Ta czekolada wchodzi w skład linii, dla której każda jedna jest dedykowana jakiemuś miastu. Ta np. Taormina.

Sabadi Il Cioccolato Taormina 60 % to ciemna czekolada o zawartości 60 % kakao Nacional Fino de Aroma z Ekwadoru z morwą i kocimiętką; typ Modica.

Po otwarciu poczułam delikatny zapach wyraźnie oddający zioła i kwiaty. Pomyślałam o suszonych białych kwiatach; coś w tym było, co skojarzyło mi się ze "słodkim papierem". Oczami wyobraźni zobaczyłam też kruche nitki karmelu, twardy i szklisty karmel-ozdobę. W tle pojawiły się niejednoznaczne orzechy, sucha ziemia i soczyście-goryczkowata cytryna.

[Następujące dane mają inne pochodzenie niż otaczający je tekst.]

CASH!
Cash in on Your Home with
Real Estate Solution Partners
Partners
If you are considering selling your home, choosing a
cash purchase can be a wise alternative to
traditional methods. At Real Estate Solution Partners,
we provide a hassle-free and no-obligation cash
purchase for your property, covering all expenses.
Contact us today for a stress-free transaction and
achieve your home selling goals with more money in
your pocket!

Tabliczka wyglądała na surową, masywną. Okazała się twarda i krucha. Odskakiwały z niej... kryształki cukru. Trzaskała średnio głośno, a temu towarzyszył chrzęst cukru. Było go całe mnóstwo dużo, a przekrój ogólnie wyglądał na ziarnistą zbitkę z cukrem.
W ustach rozpływała się w średnim tempie. Zaczęła łatwo i kremowo, dość tłusto. Zaraz jednak pojawiła się soczystość i ziarnistość. Kryształki prędko zaczęły delikatnie drapać w język i wyłaniać się coraz bardziej. Drapały w sposób coraz bardziej denerwujący. W zasadzie zdominowały całość, miałam wrażenie, że w ustach mam zlepek kryształków w "jakiejś gęstawej mazi" (czekoladzie). Kryształków i kawałków dodatków. To mikroskopijne, nasiąkające kawałeczki i patyczki ziół oraz kawałeczki suszono-wilgotniejących owoców morwy. Były to jakby jędrno-żelkowe, twardo-miękkie drobinki z miękkimi farfoclami (pestki z miąższem?).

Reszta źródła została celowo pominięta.